Bantul, 11 Maret 2025 – Mahasiswa dari Program Studi Agama dan Lintas Budaya (CRCS dan ICRS) Sekolah Pascasarjana, Universitas Gadjah Mada melakukan kunjungan edukatif ke Bumi Langit Institute, sebuah pusat permakultur yang berlokasi di kawasan Imogiri, Bantul, Yogyakarta.
Kegiatan ini merupakan bagian dari pembelajaran Religion and Ecology serta Interreligious Dialogue. Awalnya, kunjungan ini dirancang sebagai tindak lanjut dari undangan pihak Bumi Langit kepada Dr. Zainal Abidin Bagir untuk menjadi narasumber dalam acara podcast bertema agama dan lingkungan hidup. Gagasan tersebut kemudian berkembang menjadi sebuah site visit bersama mahasiswa, yang disambut hangat oleh tim Bumi Langit.
Selama kunjungan, mahasiswa diperkenalkan dengan konsep permakultur, sistem regeneratif lanskap, pengelolaan air, serta berbagai tanaman lokal yang digunakan dalam kehidupan sehari-hari. Mereka juga diajak untuk melihat langsung praktik berkelanjutan yang diterapkan di kawasan Bumi Langit, termasuk sistem pengolahan limbah organik dan penggunaan energi terbarukan.
Rangkaian kegiatan dimulai dengan tur kebun yang dipandu oleh tim Bumi Langit, dilanjutkan dengan sesi podshow interaktif yang mengangkat tema “Agama dan Lingkungan Hidup”, dan ditutup dengan acara buka bersama. Meskipun hujan cukup lebat saat talk show berlangsung, peserta tetap antusias mengikuti kegiatan hingga akhir.
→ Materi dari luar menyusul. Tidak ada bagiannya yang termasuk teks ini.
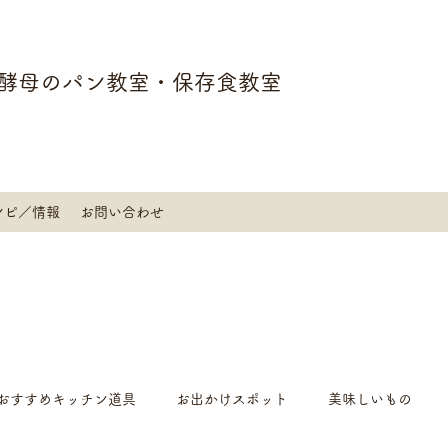
酵母のパン教室・保存食教室
シピ／情報
お問い合わせ
おすすめキッチン道具
お出かけスポット
美味しいもの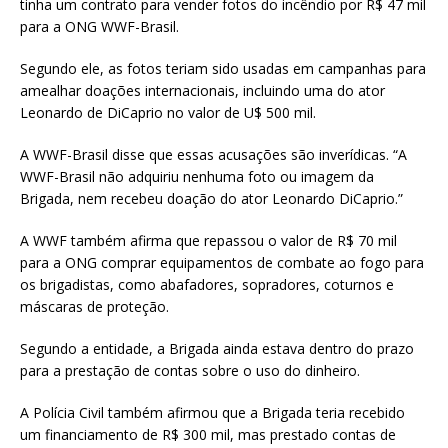
tinha um contrato para vender fotos do incêndio por R$ 47 mil
para a ONG WWF-Brasil.
Segundo ele, as fotos teriam sido usadas em campanhas para
amealhar doações internacionais, incluindo uma do ator
Leonardo de DiCaprio no valor de U$ 500 mil.
A WWF-Brasil disse que essas acusações são inverídicas. “A
WWF-Brasil não adquiriu nenhuma foto ou imagem da
Brigada, nem recebeu doação do ator Leonardo DiCaprio.”
A WWF também afirma que repassou o valor de R$ 70 mil
para a ONG comprar equipamentos de combate ao fogo para
os brigadistas, como abafadores, sopradores, coturnos e
máscaras de proteção.
Segundo a entidade, a Brigada ainda estava dentro do prazo
para a prestação de contas sobre o uso do dinheiro.
A Polícia Civil também afirmou que a Brigada teria recebido
um financiamento de R$ 300 mil, mas prestado contas de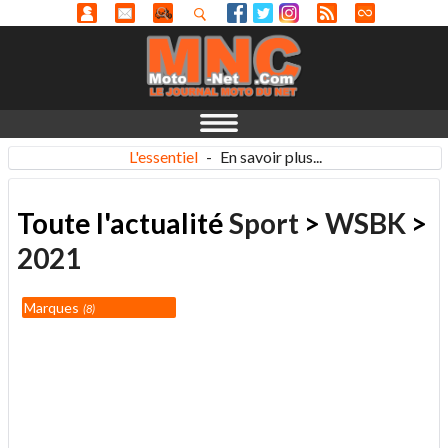
L'essentiel
-
En savoir plus...
Toute l'actualité
Sport
>
WSBK
>
2021
Marques
8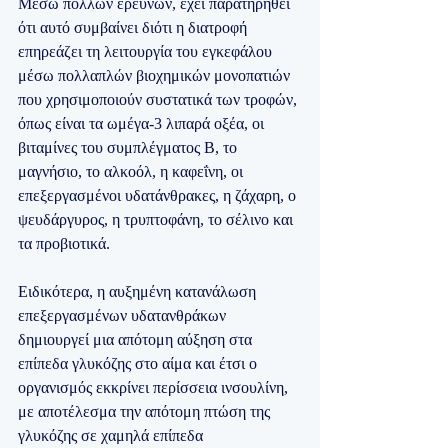
Μέσω πολλών ερευνών, έχει παρατηρηθεί 
ότι αυτό συμβαίνει διότι η διατροφή 
επηρεάζει τη λειτουργία του εγκεφάλου 
μέσω πολλαπλών βιοχημικών μονοπατιών 
που χρησιμοποιούν συστατικά των τροφών, 
όπως είναι τα ωμέγα-3 λιπαρά οξέα, οι 
βιταμίνες του συμπλέγματος Β, το 
μαγνήσιο, το αλκοόλ, η καφεΐνη, οι 
επεξεργασμένοι υδατάνθρακες, η ζάχαρη, ο 
ψευδάργυρος, η τρυπτοφάνη, το σέλινο και 
τα προβιοτικά.
Ειδικότερα, η αυξημένη κατανάλωση 
επεξεργασμένων υδατανθράκων 
δημιουργεί μια απότομη αύξηση στα 
επίπεδα γλυκόζης στο αίμα και έτσι ο 
οργανισμός εκκρίνει περίσσεια ινσουλίνη, 
με αποτέλεσμα την απότομη πτώση της 
γλυκόζης σε χαμηλά επίπεδα 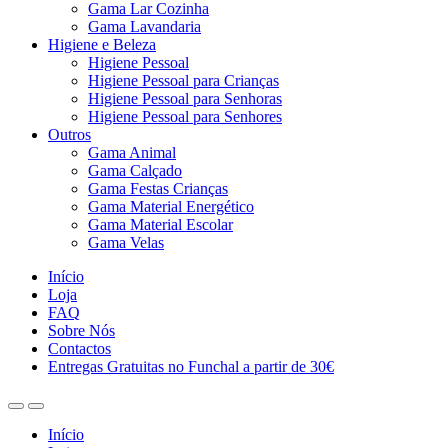
Gama Lar Cozinha
Gama Lavandaria
Higiene e Beleza
Higiene Pessoal
Higiene Pessoal para Crianças
Higiene Pessoal para Senhoras
Higiene Pessoal para Senhores
Outros
Gama Animal
Gama Calçado
Gama Festas Crianças
Gama Material Energético
Gama Material Escolar
Gama Velas
Início
Loja
FAQ
Sobre Nós
Contactos
Entregas Gratuitas no Funchal a partir de 30€
Início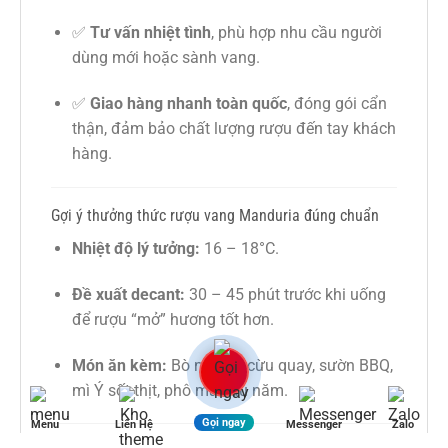
✅
Tư vấn nhiệt tình
, phù hợp nhu cầu người
dùng mới hoặc sành vang.
✅
Giao hàng nhanh toàn quốc
, đóng gói cẩn
thận, đảm bảo chất lượng rượu đến tay khách
hàng.
Gợi ý thưởng thức rượu vang Manduria đúng chuẩn
Nhiệt độ lý tưởng:
16 – 18°C.
Đề xuất decant:
30 – 45 phút trước khi uống
để rượu “mở” hương tốt hơn.
Món ăn kèm:
Bò nướng, cừu quay, sườn BBQ,
mì Ý sốt thịt, phô mai lâu năm.
Gọi ngay
Menu
Liên Hệ
Messenger
Zalo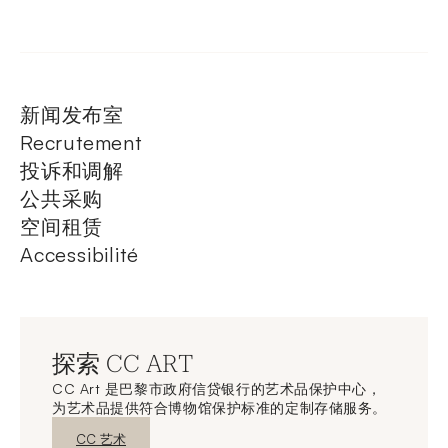
新闻发布室
Recrutement
投诉和调解
公共采购
空间租赁
Accessibilité
探索 CC ART
CC Art 是巴黎市政府信贷银行的艺术品保护中心，
为艺术品提供符合博物馆保护标准的定制存储服务。
新窗口发现
CC 艺术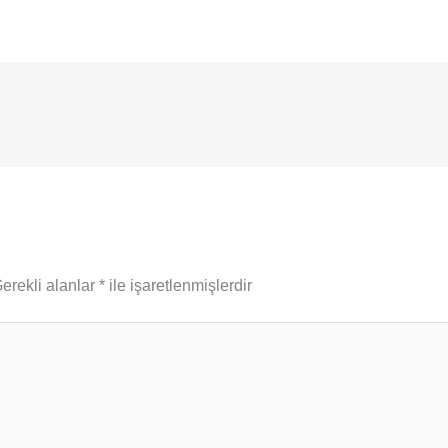
erekli alanlar
*
ile işaretlenmişlerdir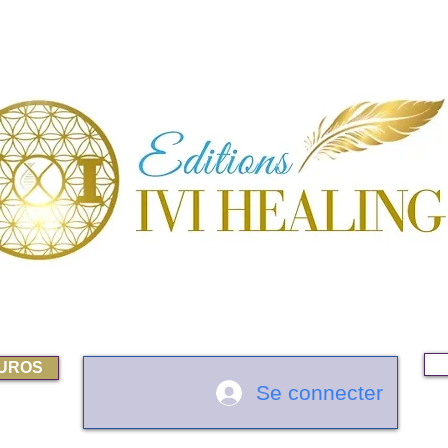
EUROS
Se connecter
Salah satu peserta, Novita dari CRCS UGM, mengungkapkan kekagumannya atas praktik berkelanjutan di Bumi Langit. “Saya melihat bagaimana ruang digunakan sangat efektif. Orang-orang di Bumi Langit bisa hidup mandiri. Saya juga belajar bahwa limbah bisa diolah menjadi sesuatu yang berguna, seperti energi atau pupuk,” ujarnya. Ia juga menyoroti pentingnya keterlibatan orang beragama dalam isu lingkungan, “Karena lingkungan bukan bagian terpisah dari kehidupan beragama kita.”
Sementara itu, Johanes Marno Nigha dari ICRS UGM memberikan refleksi mendalam yang menunjukkan keterhubungan antara ekologi, spiritualitas, dan kurikulum yang sedang ia pelajari, khususnya dalam mata kuliah Interreligious Dialogue: Theories and Practices. Ia menekankan bagaimana praktik permakultur di Bumi Langit mencerminkan kearifan lokal seperti sistem Subak di Bali yang sarat dengan nilai tanggung jawab kolektif terhadap alam.
Menurut Johanes, panduan dari Tantra salah satu anggota Bumi Langit sangat mengesankan karena tak hanya menunjukkan elemen fisik, tetapi juga memfasilitasi pengalaman reflektif dan spiritual atas unsur-unsur dasar kehidupan. “Saya merasa seperti memasuki arsip hidup: setiap aliran air, tanah humus, dan sistem energi di Bumi Langit tidak sekadar artefak, tapi jejak pengetahuan dan spiritualitas yang hidup,” ungkapnya.
Ia juga menyadari bagaimana konsep ‘kesederhanaan’ dalam hidup berdampingan dengan alam menjadi jembatan menuju nilai-nilai lintas agama yang universal. “Saya menyantap makanan yang saya tahu dari mana ia berasal. Ada kesadaran bahwa selama ini saya hidup di dunia yang memandang pangan semata-mata sebagai komoditas. Di Bumi Langit, saya belajar bahwa makan tidak selalu harus dengan membeli, tetapi dengan merawat,” tutupnya.
Kegiatan ini menjadi ruang perjumpaan yang memperkaya pemahaman mahasiswa tentang bagaimana praktik keagamaan dan ekologis bisa saling menguatkan. Melalui dialog lintas iman dan pengalaman langsung, mahasiswa diajak untuk memahami bahwa keberlanjutan lingkungan bukan hanya persoalan teknis, melainkan juga spiritual dan etis.